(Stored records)
*** Block opens ***

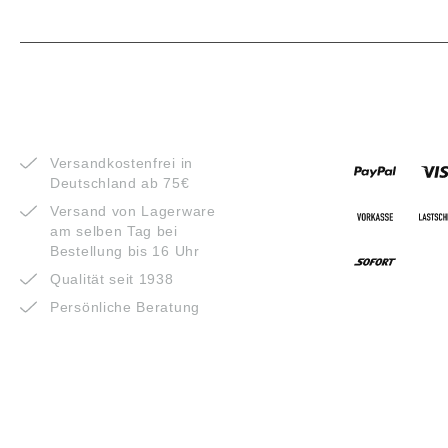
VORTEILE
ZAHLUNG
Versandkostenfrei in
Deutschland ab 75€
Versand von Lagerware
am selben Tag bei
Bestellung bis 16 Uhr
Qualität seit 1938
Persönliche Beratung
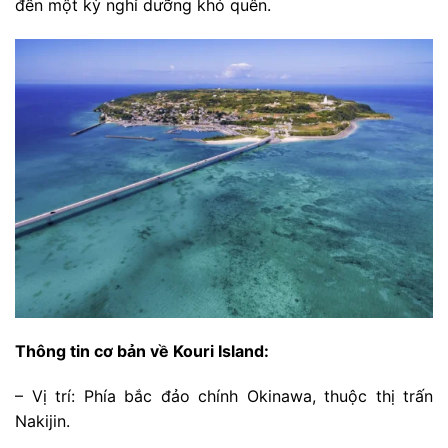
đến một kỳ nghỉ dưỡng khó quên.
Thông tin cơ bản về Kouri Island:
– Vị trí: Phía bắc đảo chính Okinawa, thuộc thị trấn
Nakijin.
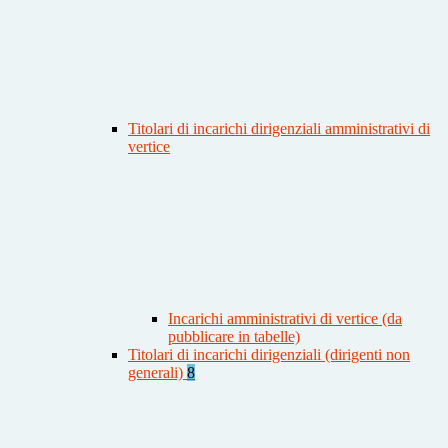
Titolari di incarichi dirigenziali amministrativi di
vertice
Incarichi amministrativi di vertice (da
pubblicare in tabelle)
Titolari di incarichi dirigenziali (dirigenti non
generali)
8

*** Block closes ***

## ACTIVITY
For the string "Titolari", work out how many lines of the data contain it; answer with the number alone.

## WRITTEN SOLUTION
2